Stored records:
-*-

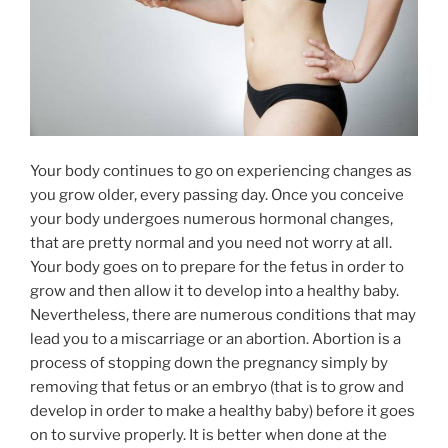
Your body continues to go on experiencing changes as
you grow older, every passing day. Once you conceive
your body undergoes numerous hormonal changes,
that are pretty normal and you need not worry at all.
Your body goes on to prepare for the fetus in order to
grow and then allow it to develop into a healthy baby.
Nevertheless, there are numerous conditions that may
lead you to a miscarriage or an abortion. Abortion is a
process of stopping down the pregnancy simply by
removing that fetus or an embryo (that is to grow and
develop in order to make a healthy baby) before it goes
on to survive properly. It is better when done at the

-*-

WHAT THE TASK REQUIRES >> All the records need to be retyped word for word, except for the pictures.

TASK OUTPUT >>
Your body continues to go on experiencing changes as
you grow older, every passing day. Once you conceive
your body undergoes numerous hormonal changes,
that are pretty normal and you need not worry at all.
Your body goes on to prepare for the fetus in order to
grow and then allow it to develop into a healthy baby.
Nevertheless, there are numerous conditions that may
lead you to a miscarriage or an abortion. Abortion is a
process of stopping down the pregnancy simply by
removing that fetus or an embryo (that is to grow and
develop in order to make a healthy baby) before it goes
on to survive properly. It is better when done at the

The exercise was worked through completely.